:: Description of the task ::
Repeat exactly the lines of the entries below from the one with "Bill Categories" through the one with "(e.g. H14, S12, H103, S967)", both ends included, and nothing else.

:: Records supplied ::
▬▬▬
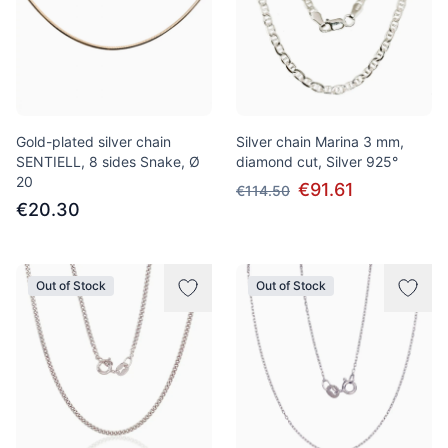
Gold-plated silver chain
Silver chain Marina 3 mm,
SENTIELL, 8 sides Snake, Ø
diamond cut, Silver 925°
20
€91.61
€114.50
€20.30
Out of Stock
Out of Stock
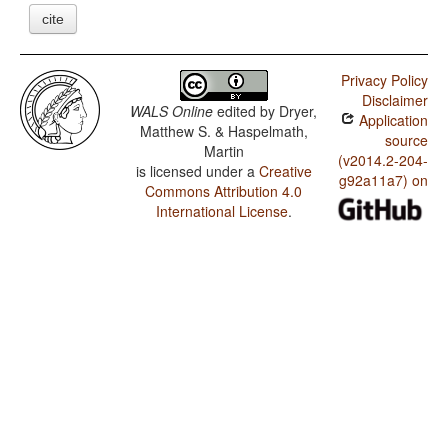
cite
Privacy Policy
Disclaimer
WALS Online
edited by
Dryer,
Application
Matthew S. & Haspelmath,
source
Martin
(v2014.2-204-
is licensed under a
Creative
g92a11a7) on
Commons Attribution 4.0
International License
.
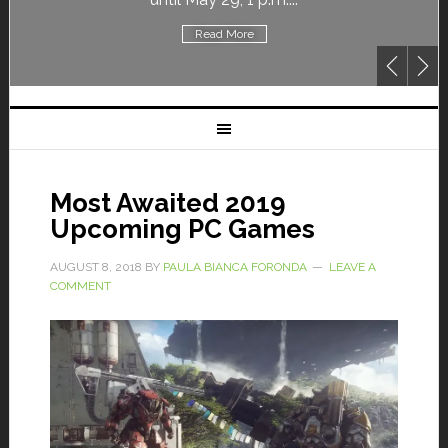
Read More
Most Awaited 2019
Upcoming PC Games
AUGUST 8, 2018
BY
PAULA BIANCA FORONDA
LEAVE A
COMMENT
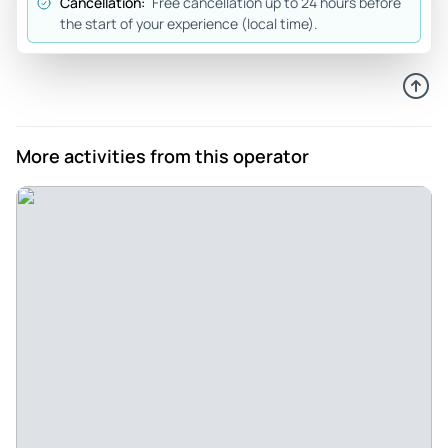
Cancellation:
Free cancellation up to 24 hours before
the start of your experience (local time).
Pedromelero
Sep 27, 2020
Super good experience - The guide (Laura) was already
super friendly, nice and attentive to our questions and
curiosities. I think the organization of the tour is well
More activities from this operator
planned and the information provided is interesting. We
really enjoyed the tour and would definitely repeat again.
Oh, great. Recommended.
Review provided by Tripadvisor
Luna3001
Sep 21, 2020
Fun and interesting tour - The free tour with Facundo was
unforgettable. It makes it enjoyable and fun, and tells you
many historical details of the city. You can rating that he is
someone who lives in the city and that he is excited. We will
▬▬▬
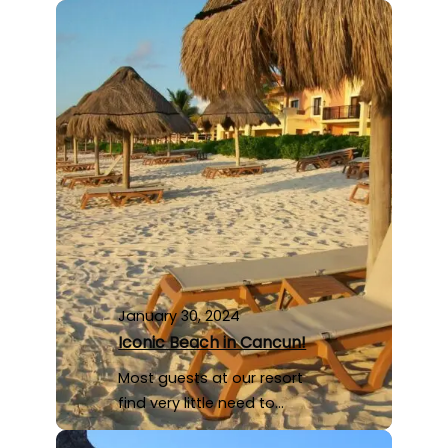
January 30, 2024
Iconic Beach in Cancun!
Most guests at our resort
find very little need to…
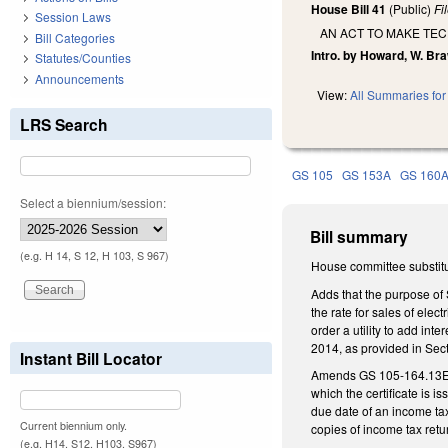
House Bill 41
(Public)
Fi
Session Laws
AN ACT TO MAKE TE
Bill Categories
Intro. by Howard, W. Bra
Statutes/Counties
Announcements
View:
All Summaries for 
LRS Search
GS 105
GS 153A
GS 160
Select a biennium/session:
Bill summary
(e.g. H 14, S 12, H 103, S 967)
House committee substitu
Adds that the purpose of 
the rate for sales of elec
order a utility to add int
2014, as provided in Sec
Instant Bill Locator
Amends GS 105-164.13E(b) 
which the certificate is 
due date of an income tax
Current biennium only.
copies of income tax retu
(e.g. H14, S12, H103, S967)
▬▬▬
:: Completed task ::
Bill Categories
Intro. by Howard, W. Bra
Statutes/Counties
Announcements
View:
All Summaries for 
LRS Search
GS 105
GS 153A
GS 160
Select a biennium/session:
Bill summary
(e.g. H 14, S 12, H 103, S 967)
House committee substitu
Adds that the purpose of 
the rate for sales of elec
order a utility to add int
2014, as provided in Sec
Instant Bill Locator
Amends GS 105-164.13E(b) 
which the certificate is 
due date of an income tax
Current biennium only.
copies of income tax retu
(e.g. H14, S12, H103, S967)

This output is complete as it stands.